Streaming to Clients

For real-time UIs, pipe --output-format stream-json through an SSE endpoint. The CLI emits NDJSON events, and your server translates text_delta events into SSE frames:

import { spawn } from 'child_process';
import { createInterface } from 'readline';

app.post('/api/stream', (req, res) => {
  res.setHeader('Content-Type', 'text/event-stream');
  const proc = spawn('claude', ['-p', req.body.prompt,
    '--output-format', 'stream-json', '--verbose',
    '--include-partial-messages',
    '--permission-mode', 'bypassPermissions'],
    { env: { ...process.env, CLAUDECODE: '' } });
  const rl = createInterface({ input: proc.stdout });

  rl.on('line', (line) => {
    if (!line.trim()) return;
    const event = JSON.parse(line);
    if (event.type === 'stream_event') {
      const delta = event.event?.delta;
      if (delta?.type === 'text_delta') {
        res.write(`data: ${JSON.stringify({ text: delta.text })}\n\n`);
      }
    } else if (event.type === 'result') {
      res.write(`data: ${JSON.stringify({ done: true, cost: event.total_cost_usd })}\n\n`);
      res.end();
    }
  });
});

The --verbose flag is required when using stream-json output. Without it, the CLI suppresses the stream events you need.

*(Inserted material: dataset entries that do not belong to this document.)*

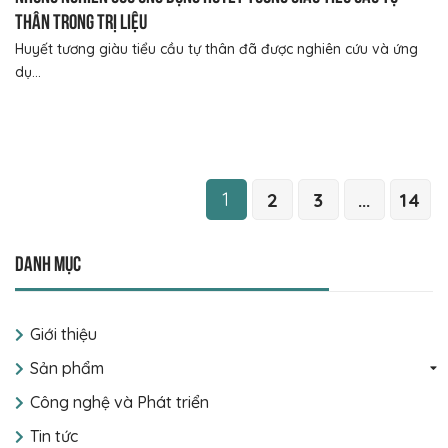
thân trong trị liệu
Huyết tương giàu tiểu cầu tự thân đã được nghiên cứu và ứng
dụ...
1
2
3
...
14
Danh mục
Giới thiệu
Sản phẩm
Công nghệ và Phát triển
Tin tức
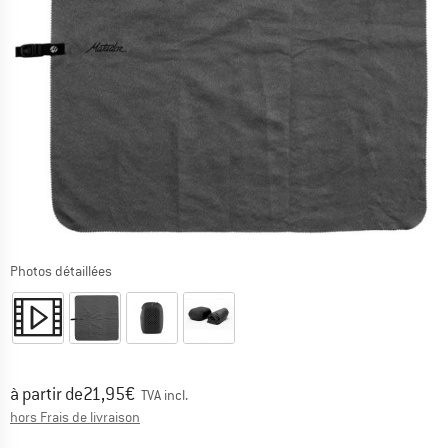
Photos détaillées
Prix:
à partir de
21,95
€
TVA incl.
Informations sur les frais de livraison. Ouvre une bo
hors Frais de livraison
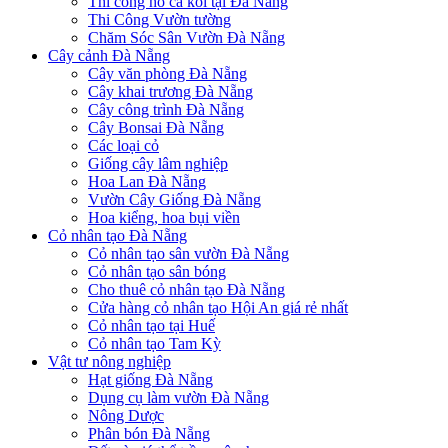
Thi công hồ cá koi tại Đà Nẵng
Thi Công Vườn tường
Chăm Sóc Sân Vườn Đà Nẵng
Cây cảnh Đà Nẵng
Cây văn phòng Đà Nẵng
Cây khai trương Đà Nẵng
Cây công trình Đà Nẵng
Cây Bonsai Đà Nẵng
Các loại cỏ
Giống cây lâm nghiệp
Hoa Lan Đà Nẵng
Vườn Cây Giống Đà Nẵng
Hoa kiểng, hoa bụi viền
Cỏ nhân tạo Đà Nẵng
Cỏ nhân tạo sân vườn Đà Nẵng
Cỏ nhân tạo sân bóng
Cho thuê cỏ nhân tạo Đà Nẵng
Cửa hàng cỏ nhân tạo Hội An giá rẻ nhất
Cỏ nhân tạo tại Huế
Cỏ nhân tạo Tam Kỳ
Vật tư nông nghiệp
Hạt giống Đà Nẵng
Dụng cụ làm vườn Đà Nẵng
Nông Dược
Phân bón Đà Nẵng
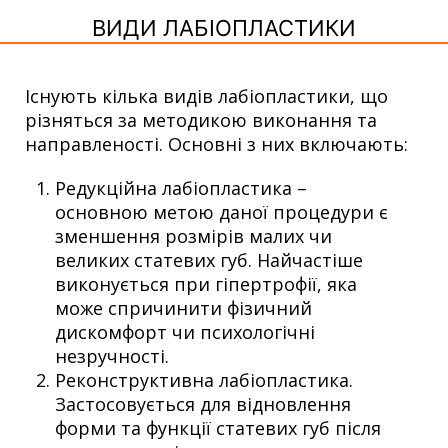
ВИДИ ЛАБІОПЛАСТИКИ
Існують кілька видів лабіопластики, що
різняться за методикою виконання та
направленості. Основні з них включають:
Редукційна лабіопластика –
основною метою даної процедури є
зменшення розмірів малих чи
великих статевих губ. Найчастіше
виконується при гіпертрофії, яка
може спричинити фізичний
дискомфорт чи психологічні
незручності.
Реконструктивна лабіопластика.
Застосовується для відновлення
форми та функції статевих губ після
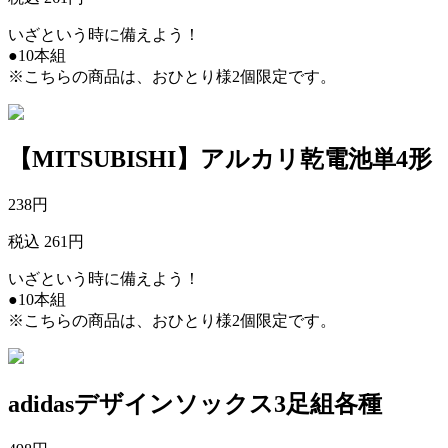
いざという時に備えよう！
●10本組
※こちらの商品は、おひとり様2個限定です。
【MITSUBISHI】アルカリ乾電池単4形
238
円
税込 261円
いざという時に備えよう！
●10本組
※こちらの商品は、おひとり様2個限定です。
adidasデザインソックス3足組各種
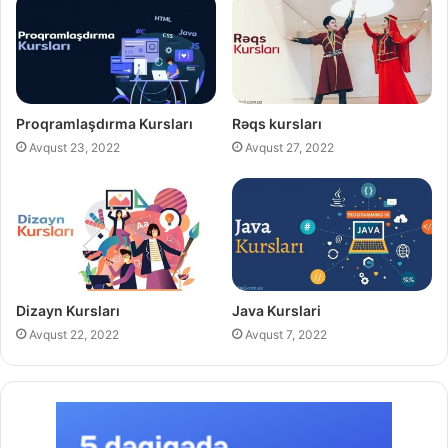
Proqramlaşdırma Kursları
Rəqs kursları
Avqust 23, 2022
Avqust 27, 2022
Dizayn Kursları
Java Kurslari
Avqust 22, 2022
Avqust 7, 2022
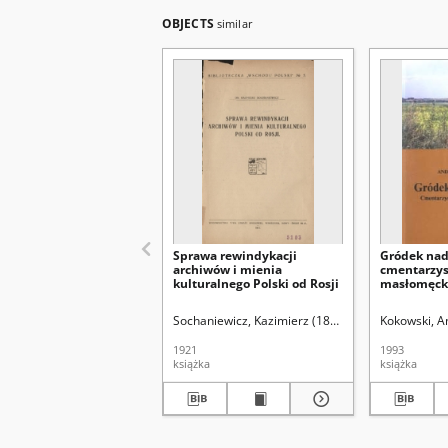
OBJECTS
similar
Sprawa rewindykacji
Gródek nad
archiwów i mienia
cmentarzys
kulturalnego Polski od Rosji
masłomęckie
Sochaniewicz, Kazimierz (1892-1930)
Kokowski, A
1921
1993
książka
książka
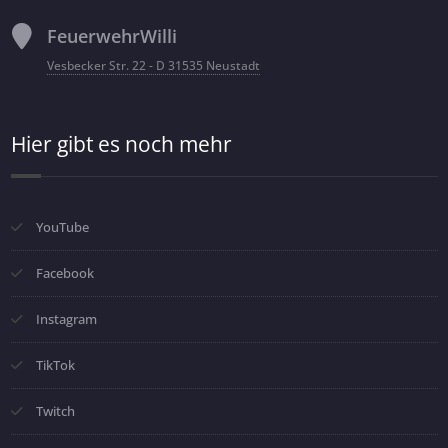
FeuerwehrWilli
Vesbecker Str. 22 - D 31535 Neustadt
Hier gibt es noch mehr
YouTube
Facebook
Instagram
TikTok
Twitch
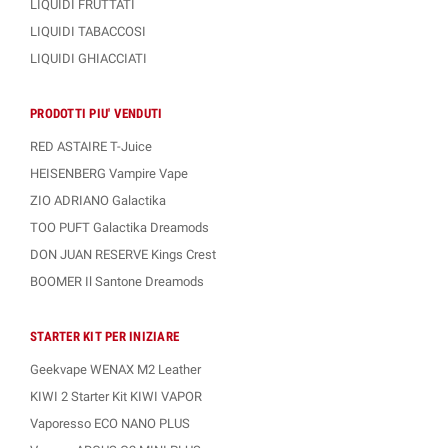
LIQUIDI FRUTTATI
LIQUIDI TABACCOSI
LIQUIDI GHIACCIATI
PRODOTTI PIU' VENDUTI
RED ASTAIRE T-Juice
HEISENBERG Vampire Vape
ZIO ADRIANO Galactika
TOO PUFT Galactika Dreamods
DON JUAN RESERVE Kings Crest
BOOMER Il Santone Dreamods
STARTER KIT PER INIZIARE
Geekvape WENAX M2 Leather
KIWI 2 Starter Kit KIWI VAPOR
Vaporesso ECO NANO PLUS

The --include-partial-messages flag ensures you get text deltas as they arrive rather than waiting for complete messages.

Gotcha

Each new claude -p subprocess loads ~16K-50K tokens of system prompt, tool descriptions, and CLAUDE.md before processing your actual prompt. At 1,000 requests/day on Opus, that is $16/day in pure init overhead. Use —resume, persistent stream-json sessions, or stable —system-prompt strings to amortize this cost across requests.

Gotcha

A session-per-user architecture accumulates context with every turn. By turn 20, each request may carry thousands of tokens of prior conversation. Implement a max session age or turn count and start fresh sessions periodically — otherwise your per-request cost grows linearly with conversation length and eventually dominates your budget.

See This in Action

See a complete SaaS implementation — Hono REST API, SSE streaming, registry pattern, SQLite persistence, and concurrent worktree isolation — in Build an MR Reviewer, Part 7: The Full Architecture.

→ Now Do This

Benchmark your subprocess startup cost: time claude -p “Hi” —output-format json —tools "". That’s your minimum latency and cost per request. If you’re building a multi-tenant service, this number is the floor — every request pays it before your actual prompt even runs.